I’ve been a fan of Seanan McGuire since before I knew that her pen name was Mira Grant. It was my sister who hooked me up with McGuire’s series under her own name (October Daye, for those who’re curious — highly recommended) and it’s her copy of Sparrow Hill Road that I read.
Let me start by saying that I like ghost stories. I’m not a big fan of movies about ghosts or the stories you tell around camp fires, but I do like ghost stories in novels, especially ones that are more X-Files than traditional. And while there aren’t any FBI agents running around in Sparrow Hill Road, that doesn’t make the story any less X-Files-ish or amazing. Of course, even if you’ve never watched The X-Files, this book is still pretty great.
Sparrow Hill Road is about a road, of course, but it’s really about a network of roads … and even then, it’s about a girl (she’s known as the phantom prom date, among other names) named Rose. Of course, Rose is dead. She is the ghost of our story (full of many ghosts).
When Rose was sixteen, she was waiting for Gary to pick her up and take her to prom. When Gary didn’t show, Rose went after him and was then subsequently run off the road and thus she died, in her prom dress, at age six. That was in 1952.
McGuire’s writing in Sparrow Hill Road is some of her best. Rose’s story is always entertaining, always engrossing and thoroughly engaging. We follow Rose across the years, from 1952 (and even a bit earlier) to 2014. Rose crosses the country and we go with her. In some ways, Sparrow Hill Road is a young adult novel, much of Rose is still sixteen — but the truth is that she’s not. She’d be almost 80 if she’d been alive, but ghosts don’t age.

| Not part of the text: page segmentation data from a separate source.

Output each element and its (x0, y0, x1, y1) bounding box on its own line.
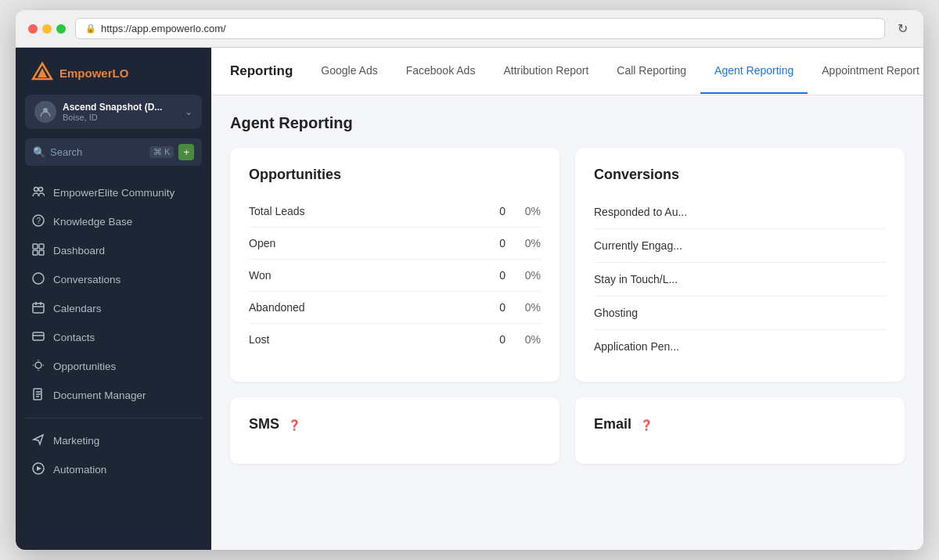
row-pct: 0% (505, 269, 541, 282)
dashboard-icon (31, 243, 45, 258)
add-button[interactable]: + (178, 144, 194, 160)
refresh-button[interactable]: ↻ (894, 18, 911, 39)
conversion-label: Ghosting (594, 307, 638, 319)
row-value: 0 (466, 301, 505, 314)
close-button[interactable] (28, 24, 38, 34)
sidebar-item-automation[interactable]: Automation (22, 455, 205, 484)
chevron-down-icon: ⌄ (185, 106, 192, 117)
calendars-icon (31, 301, 45, 316)
conversion-label: Application Pen... (594, 340, 679, 353)
email-card: Email ❓ (575, 397, 905, 464)
row-label: Open (249, 237, 466, 249)
svg-rect-10 (39, 250, 44, 255)
table-row: Lost 0 0% (249, 324, 541, 355)
sidebar-item-label: EmpowerElite Community (53, 187, 174, 199)
tab-call-reporting[interactable]: Call Reporting (603, 48, 700, 94)
sidebar-item-contacts[interactable]: Contacts (22, 323, 205, 352)
account-selector[interactable]: Ascend Snapshot (D... Boise, ID ⌄ (25, 95, 202, 129)
conversions-card: Conversions Responded to Au... Currently… (575, 148, 905, 382)
bottom-nav-section: Marketing Automation (16, 426, 211, 484)
top-nav: Reporting Google Ads Facebook Ads Attrib… (211, 48, 923, 95)
contacts-icon (31, 330, 45, 345)
list-item: Responded to Au... (594, 196, 886, 229)
sidebar-item-documents[interactable]: Document Manager (22, 381, 205, 410)
list-item: Ghosting (594, 296, 886, 330)
sidebar-item-label: Opportunities (53, 361, 116, 372)
conversations-icon (31, 272, 45, 287)
sidebar-item-label: Knowledge Base (53, 216, 132, 228)
browser-window: 🔒 https://app.empowerlo.com/ ↻ EmpowerLO (16, 10, 923, 550)
conversions-card-title: Conversions (594, 167, 886, 183)
knowledge-icon: ? (31, 214, 45, 229)
tab-facebook-ads[interactable]: Facebook Ads (392, 48, 490, 94)
opportunities-card-title: Opportunities (249, 167, 541, 183)
tab-attribution-report[interactable]: Attribution Report (489, 48, 603, 94)
svg-marker-17 (37, 466, 41, 471)
logo-icon (31, 62, 53, 84)
nav-title: Reporting (230, 48, 307, 95)
row-value: 0 (466, 205, 505, 217)
sidebar-item-dashboard[interactable]: Dashboard (22, 236, 205, 265)
tab-google-ads[interactable]: Google Ads (307, 48, 391, 94)
sidebar-item-label: Dashboard (53, 245, 105, 257)
row-value: 0 (466, 237, 505, 249)
svg-text:?: ? (37, 217, 41, 225)
search-icon: 🔍 (33, 146, 45, 158)
minimize-button[interactable] (42, 24, 52, 34)
search-placeholder: Search (50, 146, 145, 158)
avatar (34, 101, 56, 123)
sidebar-item-conversations[interactable]: Conversations (22, 265, 205, 294)
row-pct: 0% (505, 333, 541, 346)
row-pct: 0% (505, 237, 541, 249)
nav-section: EmpowerElite Community ? Knowledge Base … (16, 178, 211, 410)
sms-card-title: SMS ❓ (249, 416, 541, 433)
maximize-button[interactable] (56, 24, 66, 34)
svg-point-11 (33, 273, 44, 284)
row-label: Lost (249, 333, 466, 346)
conversion-label: Responded to Au... (594, 206, 687, 218)
list-item: Currently Engag... (594, 229, 886, 263)
sidebar-item-label: Contacts (53, 332, 95, 343)
opportunities-card: Opportunities Total Leads 0 0% Open 0 0% (230, 148, 559, 382)
address-bar[interactable]: 🔒 https://app.empowerlo.com/ (75, 18, 885, 39)
sidebar-item-knowledge[interactable]: ? Knowledge Base (22, 207, 205, 236)
nav-divider (25, 418, 202, 418)
sidebar-item-marketing[interactable]: Marketing (22, 426, 205, 455)
sidebar-item-opportunities[interactable]: Opportunities (22, 352, 205, 381)
sms-help-icon: ❓ (288, 419, 300, 431)
svg-point-4 (39, 188, 43, 192)
sidebar-item-label: Automation (53, 464, 106, 476)
row-label: Abandoned (249, 301, 466, 314)
community-icon (31, 185, 45, 200)
search-shortcut: ⌘ K (149, 146, 174, 158)
marketing-icon (31, 433, 45, 448)
svg-rect-12 (33, 303, 44, 313)
account-location: Boise, ID (63, 113, 178, 122)
main-content: Reporting Google Ads Facebook Ads Attrib… (211, 48, 923, 550)
sidebar-logo: EmpowerLO (16, 48, 211, 95)
row-pct: 0% (505, 301, 541, 314)
list-item: Application Pen... (594, 330, 886, 363)
row-label: Total Leads (249, 205, 466, 217)
sidebar-item-label: Document Manager (53, 389, 146, 401)
conversion-label: Currently Engag... (594, 239, 682, 252)
sidebar-item-label: Conversations (53, 274, 121, 285)
table-row: Won 0 0% (249, 260, 541, 292)
svg-rect-9 (33, 250, 38, 255)
url-text: https://app.empowerlo.com/ (101, 23, 226, 34)
sidebar-item-community[interactable]: EmpowerElite Community (22, 178, 205, 207)
search-bar[interactable]: 🔍 Search ⌘ K + (25, 138, 202, 166)
sidebar-item-calendars[interactable]: Calendars (22, 294, 205, 323)
svg-rect-8 (39, 244, 44, 249)
sidebar-item-label: Marketing (53, 435, 99, 447)
svg-point-3 (34, 188, 38, 192)
cards-row-top: Opportunities Total Leads 0 0% Open 0 0% (230, 148, 905, 382)
tab-appointment-report[interactable]: Appointment Report (808, 48, 923, 94)
opportunities-icon (31, 359, 45, 374)
sidebar: EmpowerLO Ascend Snapshot (D... Boise, I… (16, 48, 211, 550)
tab-agent-reporting[interactable]: Agent Reporting (700, 48, 808, 94)
app-body: EmpowerLO Ascend Snapshot (D... Boise, I… (16, 48, 923, 550)
table-row: Abandoned 0 0% (249, 292, 541, 324)
svg-rect-13 (33, 332, 44, 340)
svg-rect-7 (33, 244, 38, 249)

Sparrow Hill Road is a love story. It’s a sad story. It’s beautiful and thoughtful. It’s about both kinds of family — those by blood and those made. It’s also about Michigan, as Rose is from Buckley Township (there is a Buckley Michigan, though I don’t know if these are one and the same). If you live in the state, you’ll definitely recognize some of the city names.
Rose died on the road and thus her ghost lives on the road. She’s what’s called a hitchiker. She travels the ghost roads, looking for rides, among other things. But really, Rose is chasing the man that killed her, all those years ago. Unlike many suspense-filled novels, there’s only a sense of urgency when Rose feels it. I didn’t want the book to end, I wasn’t ready to stop reading about Rose. But as the the stories that make up the novel converged into the present day, Rose was ready find some sort of closure.
Do we get it? In a manner of speaking. Is it satisfying? You better believe it.
Sparrow Hill Road is also about cars and drivers, about staying alive and what happens to the dead in this world of Rose’s. It’s also a bit of a philosophical read, which was a pleasant surprise (perhaps intentional, perhaps not, that’s not important). If you’ve never read anything by Seanan McGuire, Sparrow Hill Road‘s not a bad place to start. In a way, it’s like the best of both Mira Grant (her pen name for when she writes horror/zombies/etc) and Seanan McGuire (the urban fantasy author). So, go pick it up. You’ll enjoy the ghost story, I promise.